One of the high points was achieving Care Quality Commission (CQC) standards compliance across our services after having received warning notices earlier in the year. We currently have only one minor concern outstanding at Penn Hospital, a clean bill of health for Pond Lane and Ridge Hill, and a total of just three minor concerns across the whole organisation. We’ve come a long way in demonstrating the quality of our services, which is definitely worth celebrating.
I do want to touch on the low points of the year because they presented some big challenges to staff and service users across different areas. Receiving the CQC warning letters over the quality of care at Penn was a tough experience especially when a lot of improvement work was already underway. It’s also been challenging having to continually make savings as an organisation and that’s not going to get any easier.
Another low point was having the rehabilitation service at Churchvale, West Bromwich, decommissioned. Churchvale staff continued to be totally professional and caring right up to the last minute and I’m pleased to say that nearly all staff have been redeployed.
Looking outside our organisation to the wider NHS, I’m very aware of the sweeping changes taking place and the thousands of people being made redundant. We are having to say goodbye to long-standing colleagues as the Strategic Health Authority and the Primary Care Trusts disappear.
Despite the setbacks and hurdles, there is much to feel positive about. The first new ward at Penn has just opened to receive male patients, and early in the new year the older adults ward will be opening. This is a huge milestone and has taken an enormous effort from staff and partners in a very short space of time.

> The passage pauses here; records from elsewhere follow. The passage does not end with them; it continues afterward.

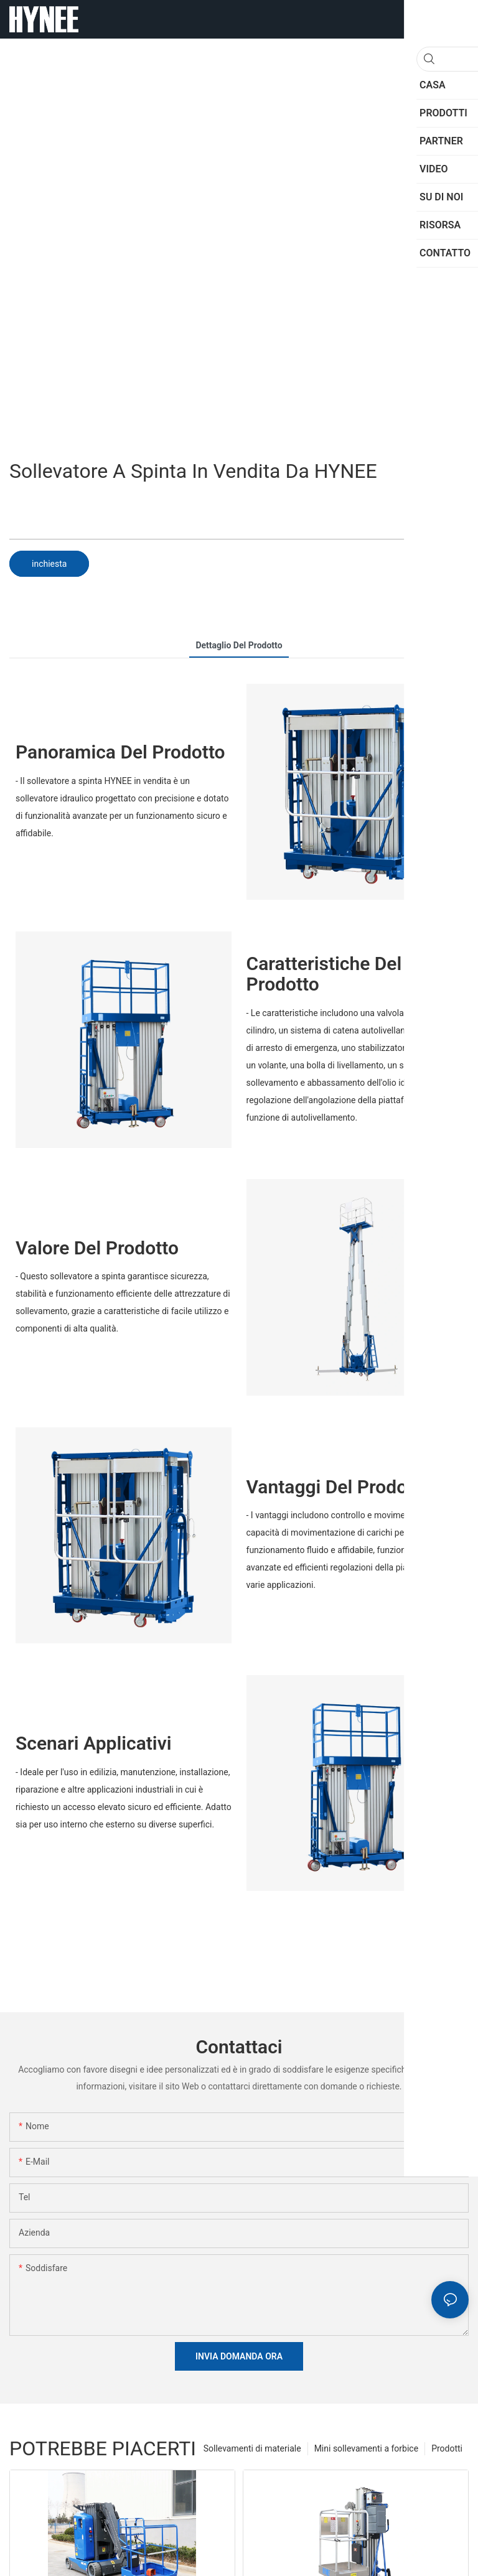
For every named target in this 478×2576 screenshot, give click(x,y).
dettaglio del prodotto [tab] (238, 645)
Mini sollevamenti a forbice (366, 2448)
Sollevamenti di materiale (252, 2448)
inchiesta (49, 564)
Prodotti (446, 2448)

In the other divisions, there’s been much internal work going on in Children, Young People and Families, and I’m pleased to highlight the increased number of health visitors and the new team structure to support the service. The Learning Disabilities division has focused on bringing services together and agreeing a new strategy for the service. Credit is due to them for their efforts.
Throughout the organisation people have been working hard on transformation projects. There’s been a real emphasis on going back to basics with nursing care and a drive to improve quality, not just from our perspective but from the patients’ point of view.
I’m proud of the genuine interest in service improvement shown by the Make a Difference groups and by our governors and members. This support and interest are great assets to us as an organisation and give us real strength and depth for consulting people about changes to services.
Looking ahead to 2013, I have real confidence in our strengths as an organisation and in the impact our work has on people’s lives. I’d like to thank people for their commitment, both inside and outside the Trust, and to wish everyone a Happy Christmas and all the best for the coming year.